Quote Originally Posted by JJackson View Post
...It was ever such, but I think we should acknowledge the bias we benefit from, and have a care to try and redress the balance a little when we can – perhaps that is my duty as penance for the crimes of my forefathers.
While I agree with the first statement -- and will add that the US has not done many things well -- I strongly disagree with the last one.

Your prerogative of course but I feel absolutely no need to to do penance for people who mostly did what they thought was proper in accordance with the mores of the time and based on the information they had available and do not believe anyone should feel guilty about that (though I realize a good many people profess to do so for some aberrant reason).

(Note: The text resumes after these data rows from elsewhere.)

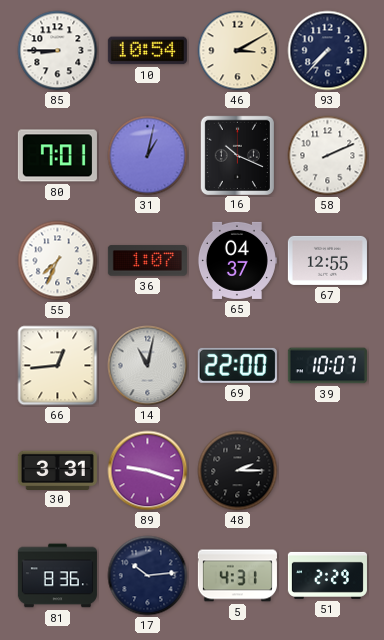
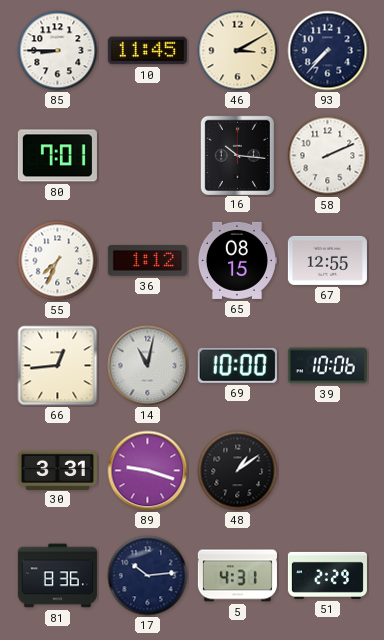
10: 10:54 -> 11:45
31: 1:02 -> none
16: 10:19 -> 10:16
36: 1:07 -> 1:12
65: 04:37 -> 08:15
69: 22:00 -> 10:00
39: 10:07 -> 10:06
48: 2:15 -> 1:09
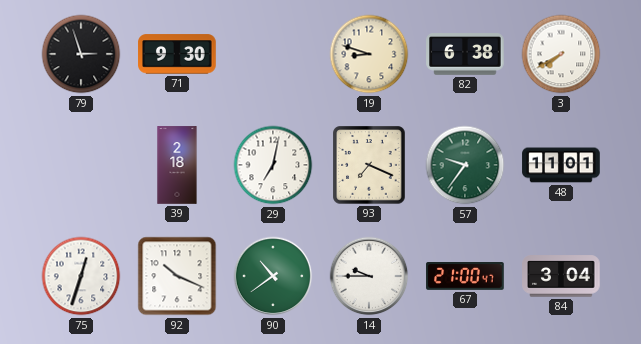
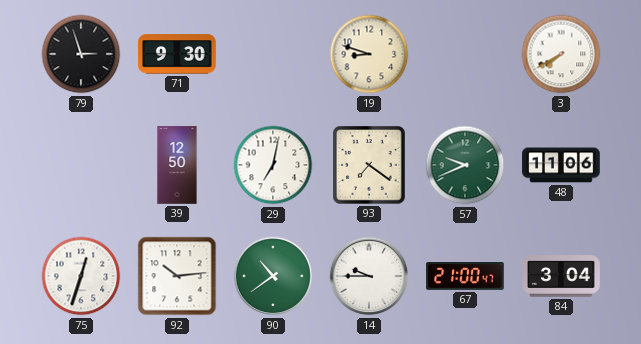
82: 6:38 -> none
39: 2:18 -> 12:50
93: 7:19 -> 7:21
57: 9:36 -> 9:41
48: 11:01 -> 11:06
92: 10:19 -> 10:14
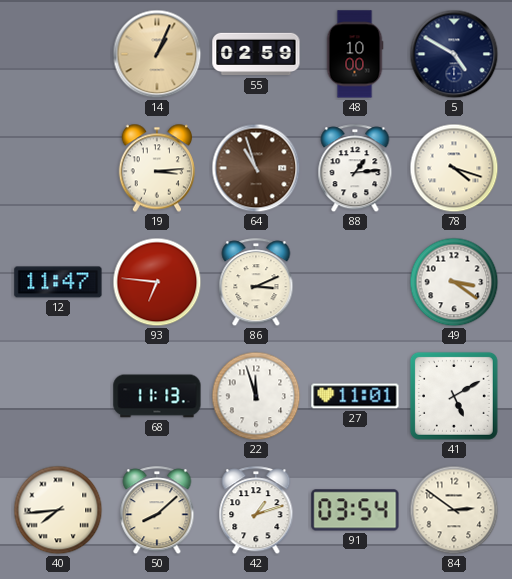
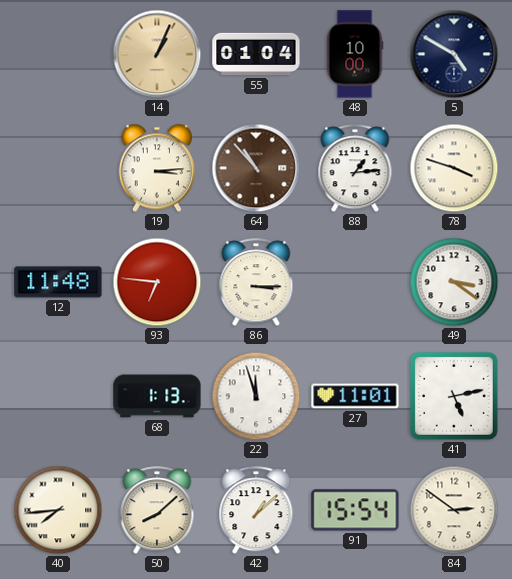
55: 02:59 -> 01:04
64: 10:57 -> 10:53
78: 4:18 -> 3:48
12: 11:47 -> 11:48
86: 3:11 -> 3:15
68: 11:13 -> 1:13
41: 5:10 -> 5:13
42: 1:12 -> 1:08
91: 03:54 -> 15:54
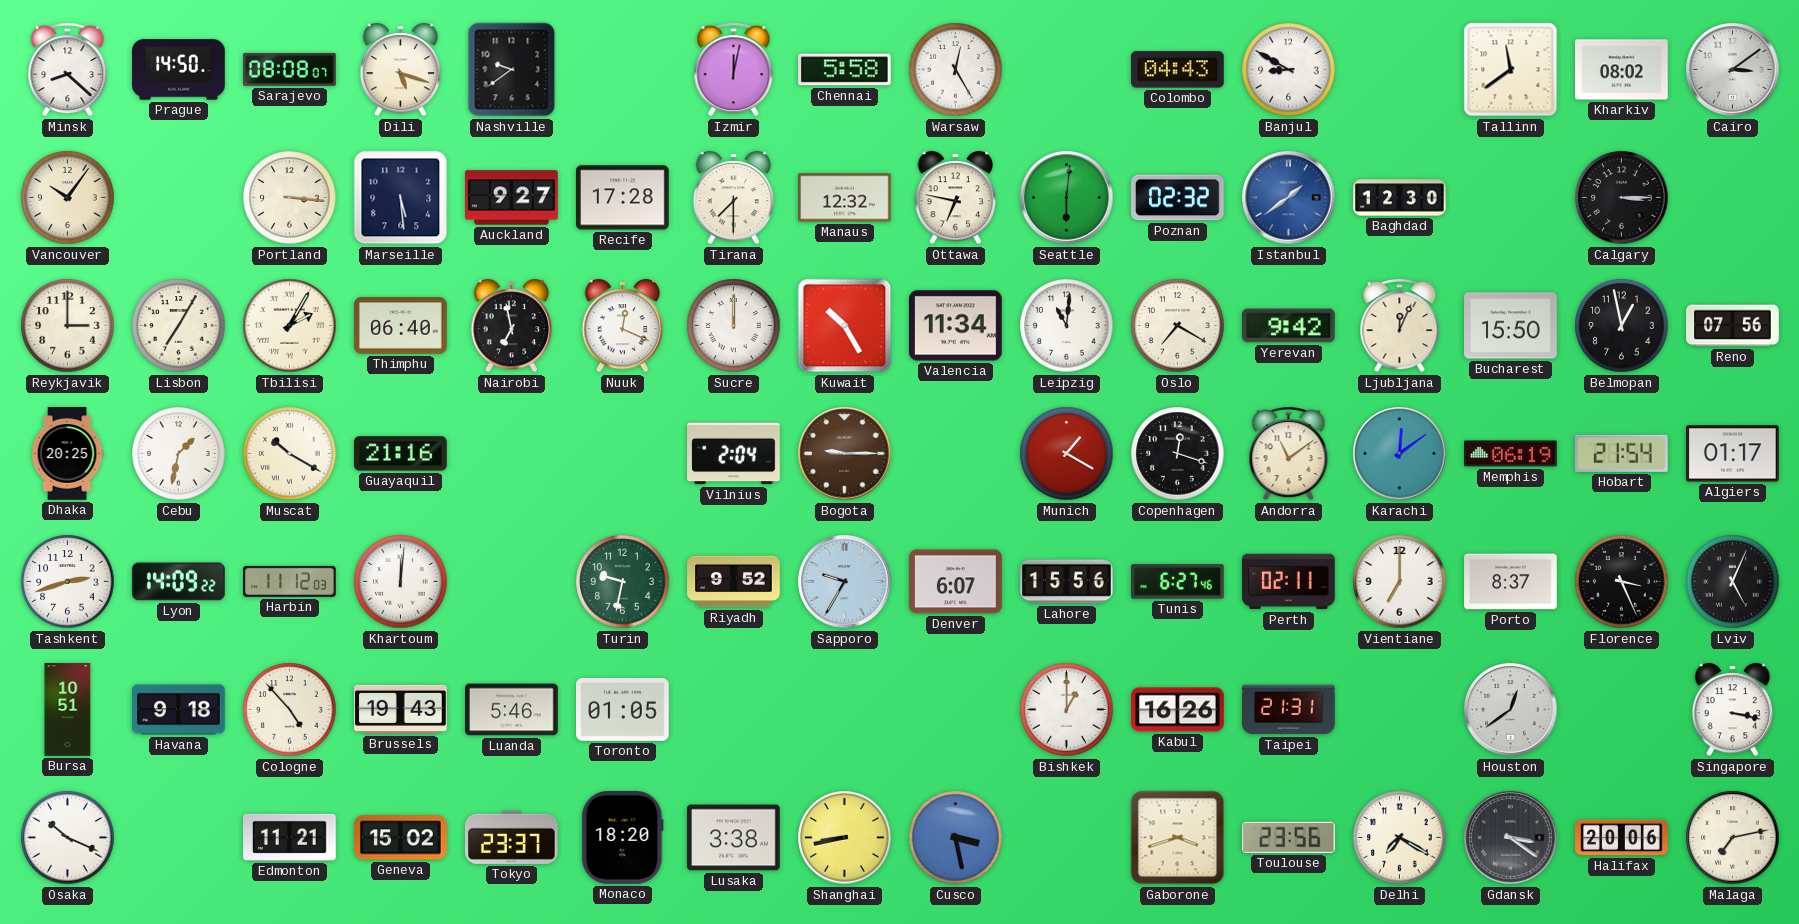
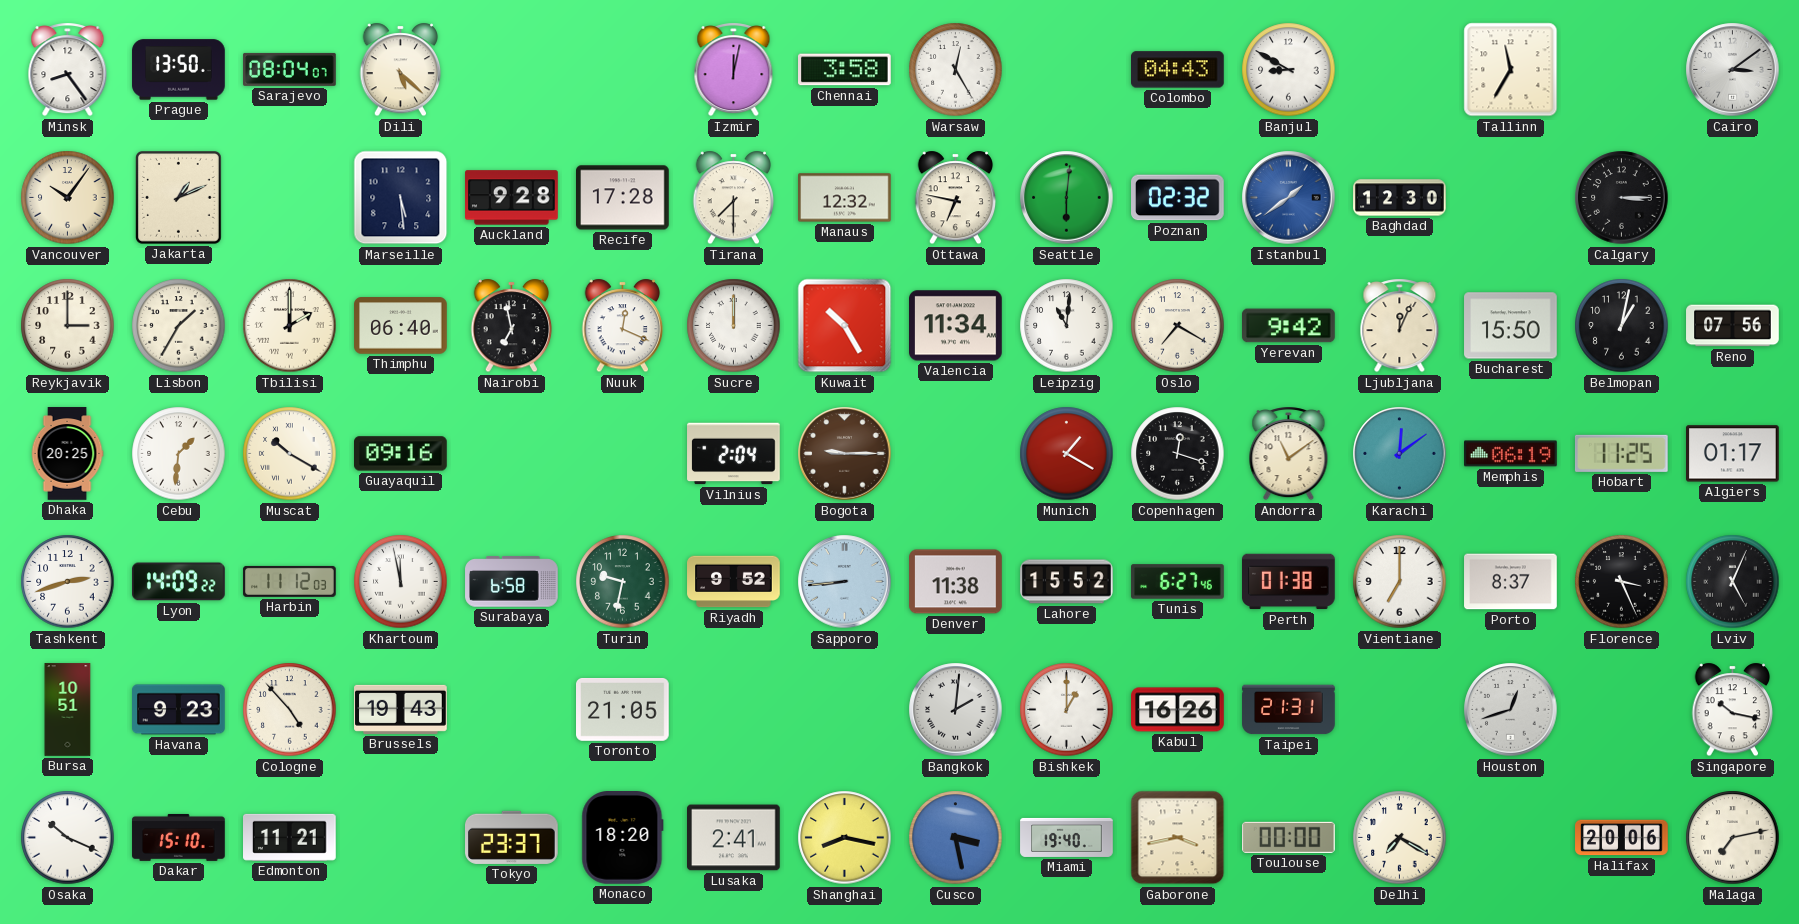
Minsk: 8:22 -> 8:24
Prague: 14:50 -> 13:50
Sarajevo: 08:08 -> 08:04
Dili: 5:18 -> 5:22
Nashville: 9:39 -> none
Chennai: 5:58 -> 3:58
Tallinn: 11:39 -> 11:35
Kharkiv: 08:02 -> none
Jakarta: none -> 1:11
Portland: 3:16 -> none
Auckland: 9:27 -> 9:28
Lisbon: 7:05 -> 1:35
Tbilisi: 2:05 -> 2:00
Belmopan: 12:58 -> 1:02
Cebu: 1:32 -> 1:31
Guayaquil: 21:16 -> 09:16
Hobart: 21:54 -> 11:25
Khartoum: 12:01 -> 11:58
Surabaya: none -> 6:58
Sapporo: 9:35 -> 8:44
Denver: 6:07 -> 11:38
Lahore: 15:56 -> 15:52
Perth: 02:11 -> 01:38
Havana: 9:18 -> 9:23
Luanda: 5:46 -> none
Toronto: 01:05 -> 21:05
Bangkok: none -> 2:01
Houston: 12:39 -> 12:42
Singapore: 3:17 -> 10:17
Dakar: none -> 15:10
Geneva: 15:02 -> none
Lusaka: 3:38 -> 2:41
Shanghai: 8:43 -> 8:17
Miami: none -> 19:40
Gaborone: 3:42 -> 3:43
Toulouse: 23:56 -> 00:00
Gdansk: 3:21 -> none
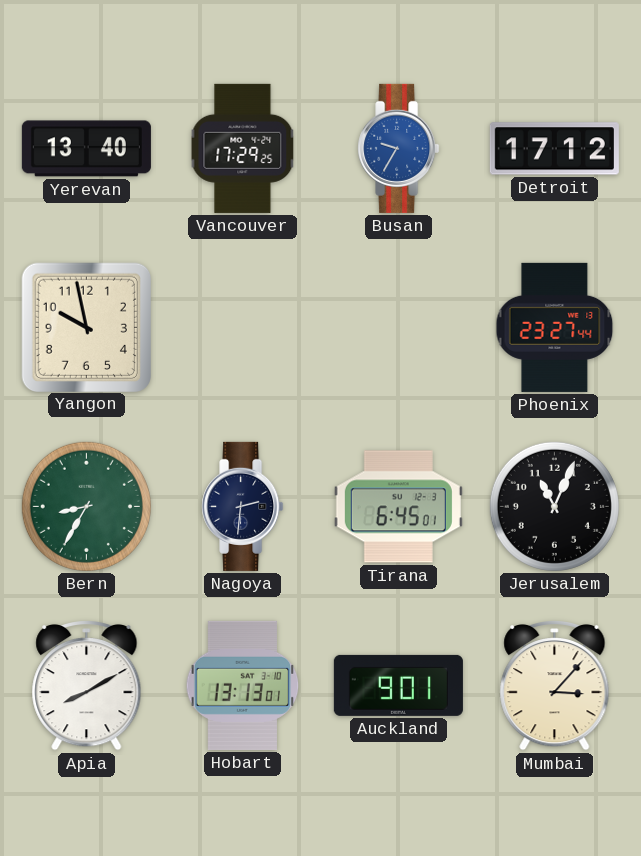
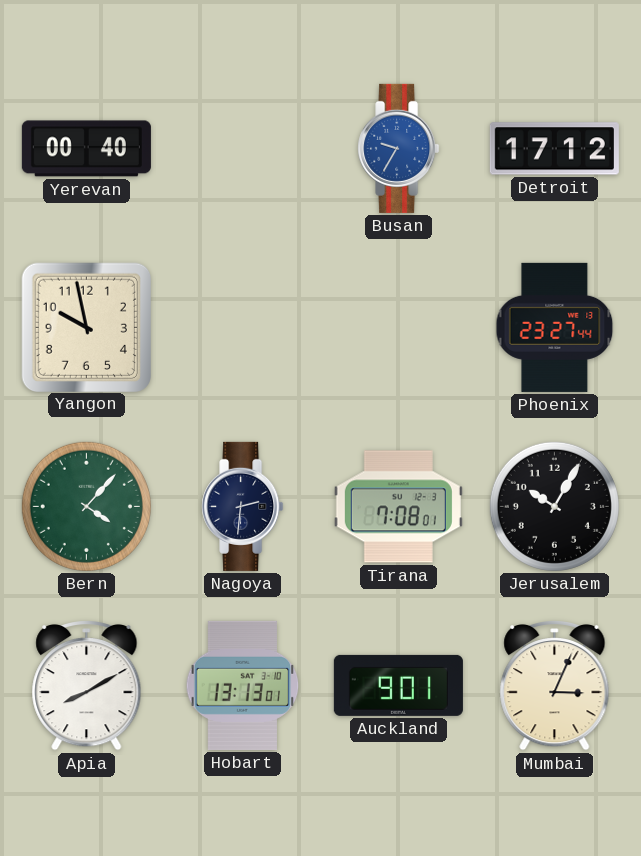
Yerevan: 13:40 -> 00:40
Vancouver: 17:29 -> none
Bern: 8:35 -> 4:07
Tirana: 6:45 -> 7:08
Jerusalem: 11:04 -> 10:05
Mumbai: 3:07 -> 3:04
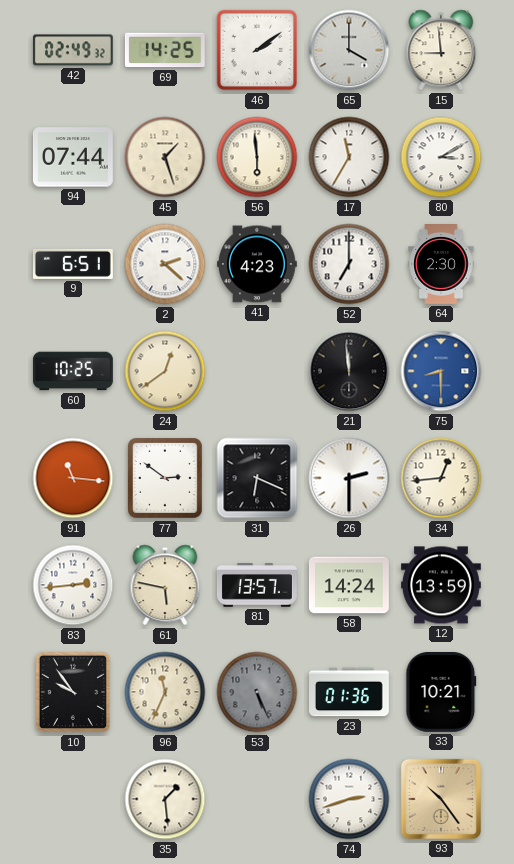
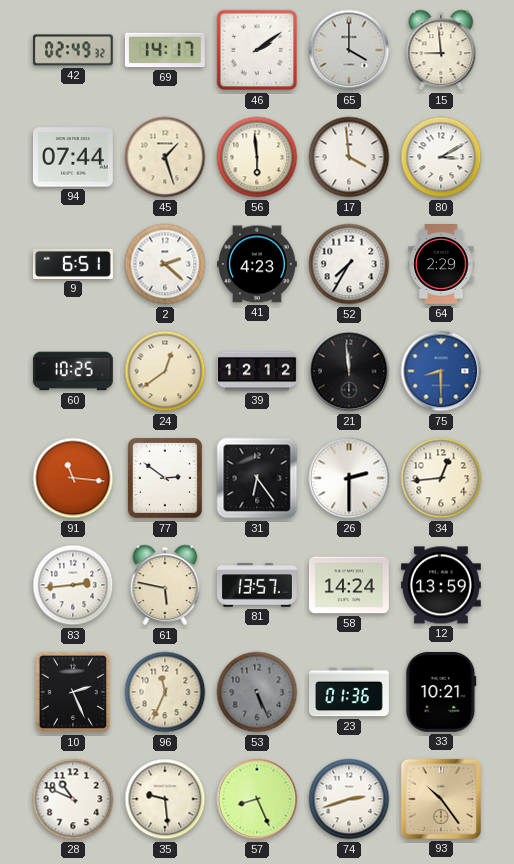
69: 14:25 -> 14:17
17: 11:35 -> 3:59
52: 7:00 -> 7:35
64: 2:30 -> 2:29
39: none -> 12:12
31: 6:19 -> 6:24
10: 9:54 -> 2:26
28: none -> 10:49
35: 1:29 -> 9:29
57: none -> 8:26
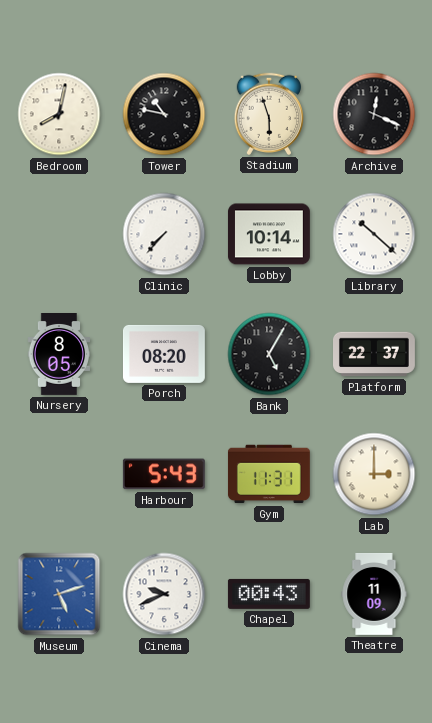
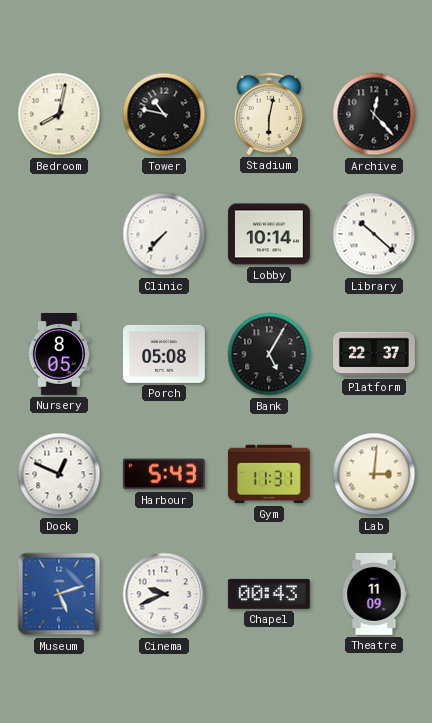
Stadium: 5:57 -> 6:02
Archive: 12:19 -> 12:23
Porch: 08:20 -> 05:08
Dock: none -> 12:49
Lab: 3:00 -> 3:01
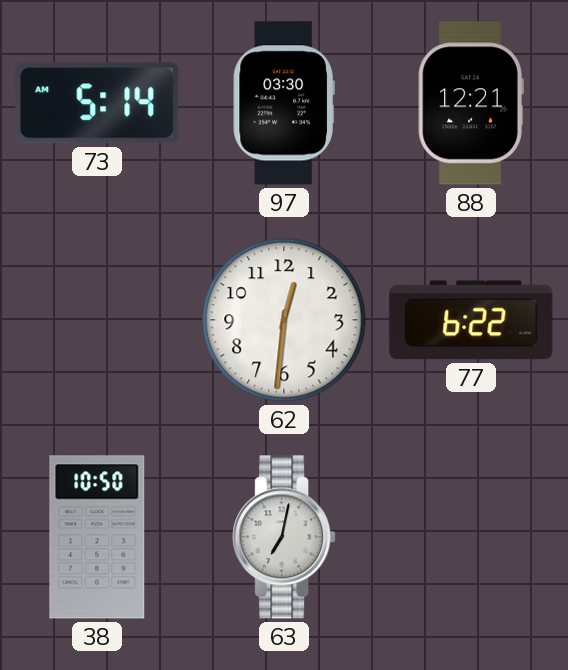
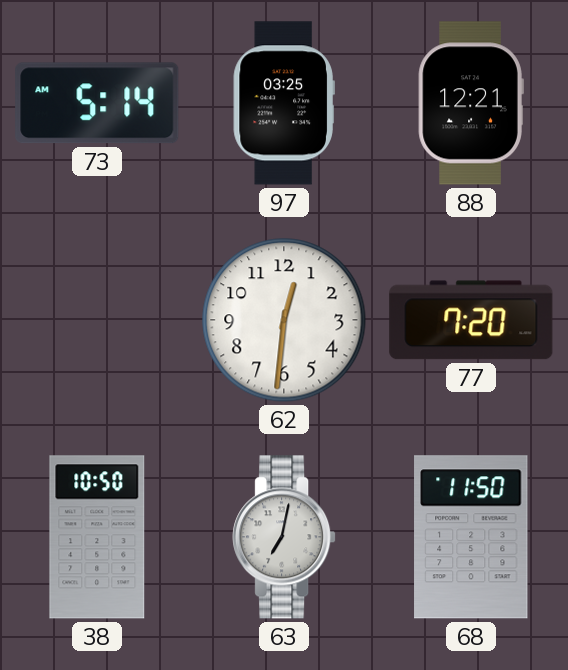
97: 03:30 -> 03:25
77: 6:22 -> 7:20
68: none -> 11:50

It is entirely too easy to sit in modern comfort surrounded by masses of information with absolutely no responsibility and pass judgment on the decisions of others who had none of those luxuries and a vastly different standard That, IMO, is intellectually bankrupt regardless of the moral rectitude.

Learn from their mistakes and attempt to avoid repetitions, of course; apologize or be penitent -- not at all...
It is not that I dispute who did the sowing I do disagree about how the reaping is being done, and who is doing it. I do agree with the general trust of the ICISS report (linked to earlier) which makes R2P interventions the prevue of the security council, with an effective override by the general assembly should they feel the SC was wrong, and the UN constitutional allowance for the use of force but only on its authority.
We can disagree on that. Again, strongly. While it obviously your right to believe that the how and who are wrong; others would not agree. The US obviously does not nor do a number of other nations. Nor, I suspect, does everyone in the UK...

As for the UN, an organization that supports evil, is riddled with corruption (in the eyes of not just the west...) has no legitimate standing to dispense holy water on the use of force.
Wars by NATO, or some other military coalition, should have no more legitimacy than if the Warsaw Pact had self-authorised the invasion of somewhere it accused of fermenting democratic uprisings in Poland.
All war is 'illegitimate' and immoral. All -- however, some wars are regrettably necessary and the debating club that is the General Assembly and the stacked deck that is the Security Council has little legitimacy to my mind. The UN was established to deter war and to remove colonialism from the world scene. It has been totally unsuccessful at the former (as could have been and was predicted) and arguably entirely too successful at the latter. It needs significant reform before it can be trusted with the roles you wish.
The underlying problem is no country should be authorising interventions in any other country only the UN – in its capacity as the planets council of countries – can do this.
Again, strongly disagree. You might have a point if the bad guys in this world would accede to that or the UN was up to and did the job (they are not and do not); to tie the hands of those who mostly mean no harm to a bureaucratic folly for the 'right' to defend one self is the only hubris herein. I'm aware that the UK has recently removed the common law right of self defense from its citizens. Pity, that. Fortunately, most of the rest of the world has not. The US certainly has not.
Taking this right upon yourself - for any nation - is hubris (and before you point it out - yes the UK are at least of guilty of this as any power current or historical).
No, it's not hubris -- it is logical and the application of common sense that applies to the rights of man to the problems of the world, no more.